Stored dataset items:
* * * * *

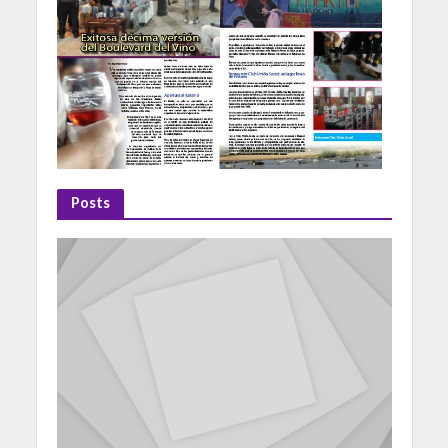
Posts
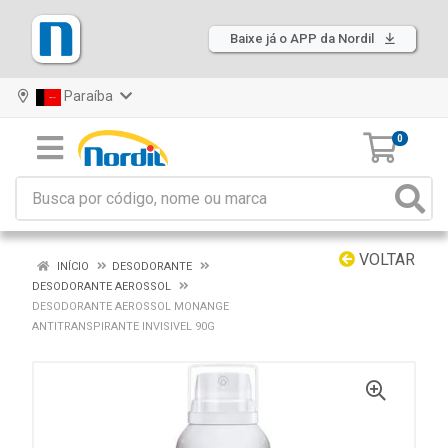
Baixe já o APP da Nordil
Paraíba
0
VOLTAR
INÍCIO
DESODORANTE
DESODORANTE AEROSSOL
DESODORANTE AEROSSOL MONANGE
ANTITRANSPIRANTE INVISIVEL 90G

* * * * *

Write out the data above in full and exactly, but not the pictures.

### Solution for this problem
Posts
Baixe já o APP da Nordil
Paraíba
0
VOLTAR
INÍCIO
DESODORANTE
DESODORANTE AEROSSOL
DESODORANTE AEROSSOL MONANGE
ANTITRANSPIRANTE INVISIVEL 90G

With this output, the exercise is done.